> **Your instructions**: Your task is to repeat the lines below exactly, excluding any pictures they contain.

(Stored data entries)
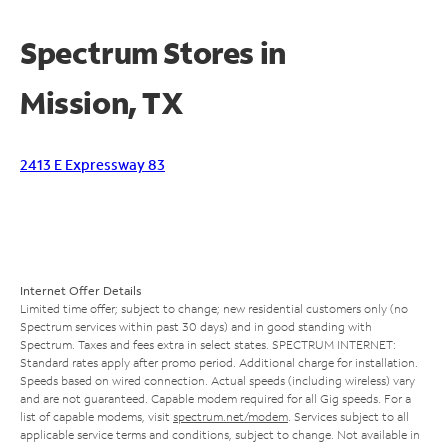
Spectrum Stores in
Mission, TX
2413 E Expressway 83
Internet Offer Details
Limited time offer; subject to change; new residential customers only (no
Spectrum services within past 30 days) and in good standing with
Spectrum. Taxes and fees extra in select states. SPECTRUM INTERNET:
Standard rates apply after promo period. Additional charge for installation.
Speeds based on wired connection. Actual speeds (including wireless) vary
and are not guaranteed. Capable modem required for all Gig speeds. For a
list of capable modems, visit
spectrum.net/modem
. Services subject to all
applicable service terms and conditions, subject to change. Not available in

> **Response area**:
Spectrum Stores in
Mission, TX
2413 E Expressway 83
Internet Offer Details
Limited time offer; subject to change; new residential customers only (no
Spectrum services within past 30 days) and in good standing with
Spectrum. Taxes and fees extra in select states. SPECTRUM INTERNET:
Standard rates apply after promo period. Additional charge for installation.
Speeds based on wired connection. Actual speeds (including wireless) vary
and are not guaranteed. Capable modem required for all Gig speeds. For a
list of capable modems, visit
spectrum.net/modem
. Services subject to all
applicable service terms and conditions, subject to change. Not available in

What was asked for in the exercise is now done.